Records drawn from a dataset
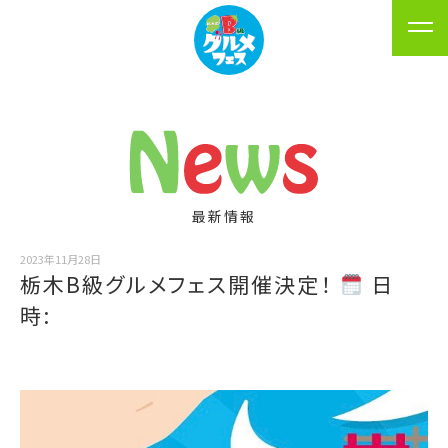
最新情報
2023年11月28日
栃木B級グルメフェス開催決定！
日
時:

==

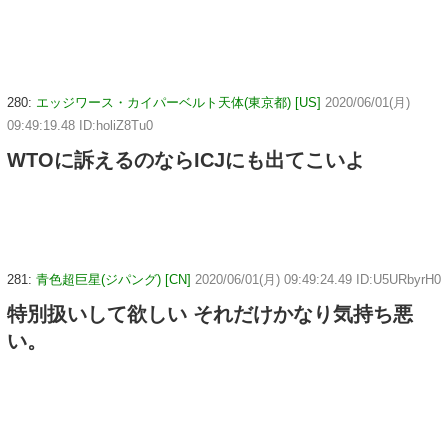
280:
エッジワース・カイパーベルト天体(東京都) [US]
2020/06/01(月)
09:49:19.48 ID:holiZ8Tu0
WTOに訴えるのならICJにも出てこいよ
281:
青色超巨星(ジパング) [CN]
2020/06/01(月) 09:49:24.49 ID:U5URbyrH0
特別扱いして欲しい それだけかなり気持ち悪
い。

---

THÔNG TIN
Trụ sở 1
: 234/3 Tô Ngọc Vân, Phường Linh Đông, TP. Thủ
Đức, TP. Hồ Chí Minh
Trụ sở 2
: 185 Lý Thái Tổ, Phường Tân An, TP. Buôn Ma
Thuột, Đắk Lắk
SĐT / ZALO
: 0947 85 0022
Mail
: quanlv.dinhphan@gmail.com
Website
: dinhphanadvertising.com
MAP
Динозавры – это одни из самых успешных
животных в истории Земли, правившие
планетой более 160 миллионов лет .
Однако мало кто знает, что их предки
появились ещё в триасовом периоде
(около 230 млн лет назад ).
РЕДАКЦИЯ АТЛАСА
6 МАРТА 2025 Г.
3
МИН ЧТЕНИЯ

== Instructions for the task ==
List each line of the records that holds the string "Phường".

== Solution to this task ==
: 234/3 Tô Ngọc Vân, Phường Linh Đông, TP. Thủ
: 185 Lý Thái Tổ, Phường Tân An, TP. Buôn Ma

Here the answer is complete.